Try it:
Restate all the lines below word for word, but omit the pictures.

**** Provided information

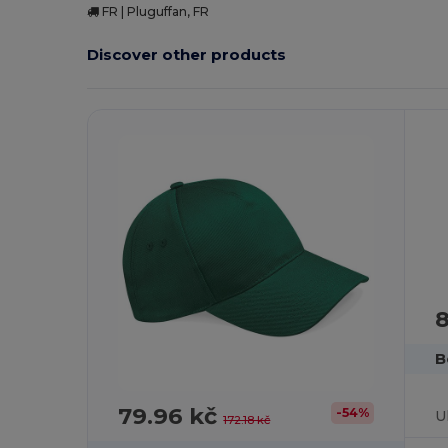
FR | Pluguffan, FR
Discover other products
8
B
79.96 kč
-54%
172.18 kč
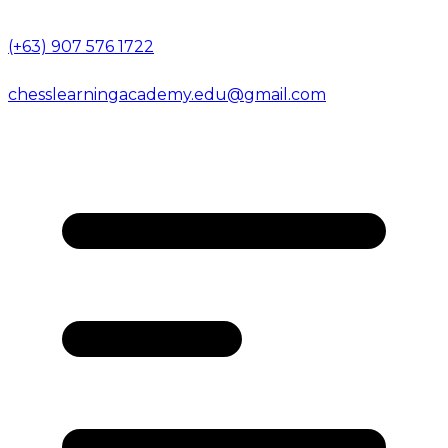
(+63) 907 576 1722
chesslearningacademy.edu@gmail.com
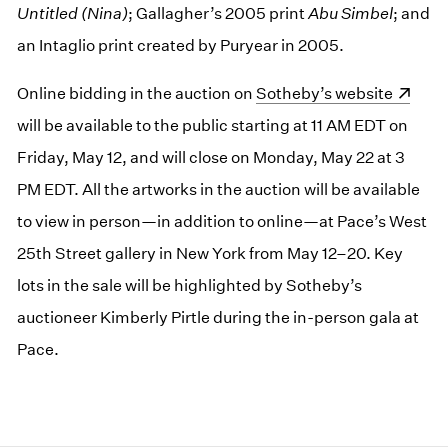
Untitled (Nina)
; Gallagher’s 2005 print
Abu Simbel
; and
an Intaglio print created by Puryear in 2005.
Online bidding in the auction on
(opens in a new window)
Sotheby’s website
will be available to the public starting at 11 AM EDT on
Friday, May 12, and will close on Monday, May 22 at 3
PM EDT. All the artworks in the auction will be available
to view in person—in addition to online—at Pace’s West
25th Street gallery in New York from May 12–20. Key
lots in the sale will be highlighted by Sotheby’s
auctioneer Kimberly Pirtle during the in-person gala at
Pace.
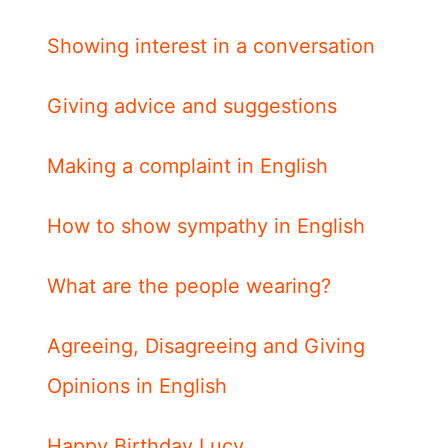
Showing interest in a conversation
Giving advice and suggestions
Making a complaint in English
How to show sympathy in English
What are the people wearing?
Agreeing, Disagreeing and Giving
Opinions in English
Happy Birthday Lucy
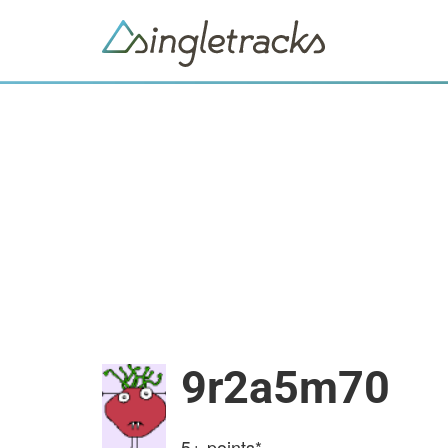
9r2a5m70
5+
points*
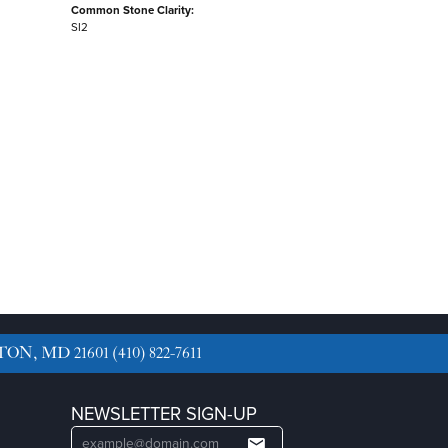
Common Stone Clarity:
SI2
TON, MD 21601
(410) 822-7611
NEWSLETTER SIGN-UP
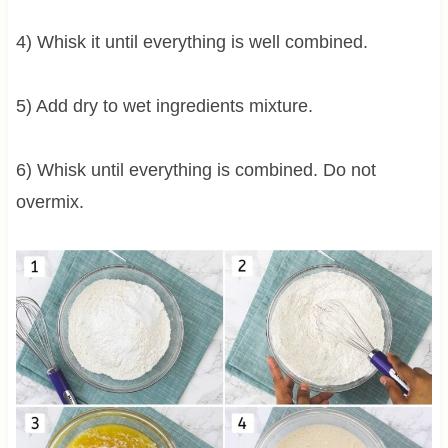
4) Whisk it until everything is well combined.
5) Add dry to wet ingredients mixture.
6) Whisk until everything is combined. Do not
overmix.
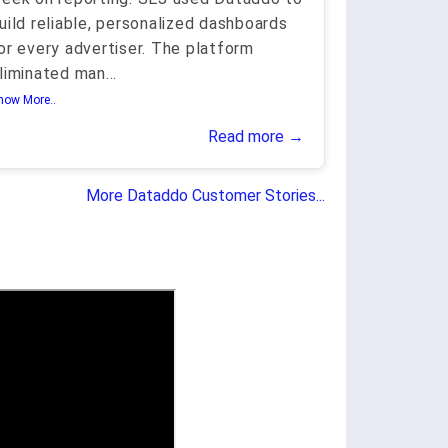
uild reliable, personalized dashboards
or every advertiser. The platform
liminated man
...
how More..
Read more →
More Dataddo Customer Stories...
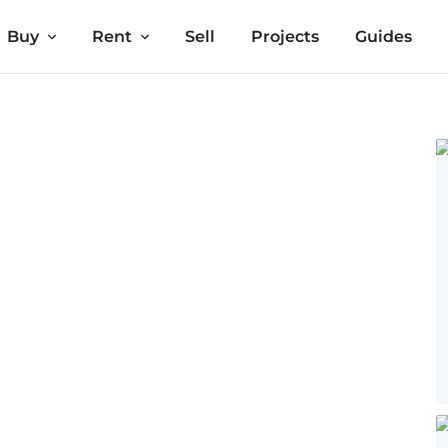
Buy
Rent
Sell
Projects
Guides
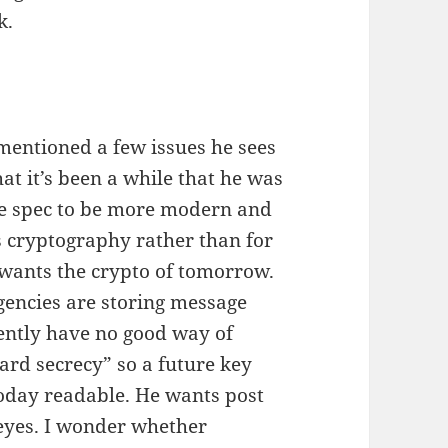
k.
mentioned a few issues he sees
hat it’s been a while that he was
he spec to be more modern and
s cryptography rather than for
e wants the crypto of tomorrow.
gencies are storing message
rently have no good way of
ard secrecy” so a future key
oday readable. He wants post
eyes. I wonder whether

********

Output below:
FR | Pluguffan, FR
Discover other products
8
B
79.96 kč
-54%
172.18 kč
(+63) 907 576 1722
chesslearningacademy.edu@gmail.com
Untitled (Nina)
; Gallagher’s 2005 print
Abu Simbel
; and
an Intaglio print created by Puryear in 2005.
Online bidding in the auction on
(opens in a new window)
Sotheby’s website
will be available to the public starting at 11 AM EDT on
Friday, May 12, and will close on Monday, May 22 at 3
PM EDT. All the artworks in the auction will be available
to view in person—in addition to online—at Pace’s West
25th Street gallery in New York from May 12–20. Key
lots in the sale will be highlighted by Sotheby’s
auctioneer Kimberly Pirtle during the in-person gala at
Pace.
Showing interest in a conversation
Giving advice and suggestions
Making a complaint in English
How to show sympathy in English
What are the people wearing?
Agreeing, Disagreeing and Giving
Opinions in English
Happy Birthday Lucy
9r2a5m70
5+
points*
Common Stone Clarity:
SI2
TON, MD 21601
(410) 822-7611
NEWSLETTER SIGN-UP
4) Whisk it until everything is well combined.
5) Add dry to wet ingredients mixture.
6) Whisk until everything is combined. Do not
overmix.
uild reliable, personalized dashboards
or every advertiser. The platform
liminated man
...
how More..
Read more →
More Dataddo Customer Stories...
Buy
Rent
Sell
Projects
Guides
k.
mentioned a few issues he sees
hat it’s been a while that he was
he spec to be more modern and
s cryptography rather than for
e wants the crypto of tomorrow.
gencies are storing message
rently have no good way of
ard secrecy” so a future key
oday readable. He wants post
eyes. I wonder whether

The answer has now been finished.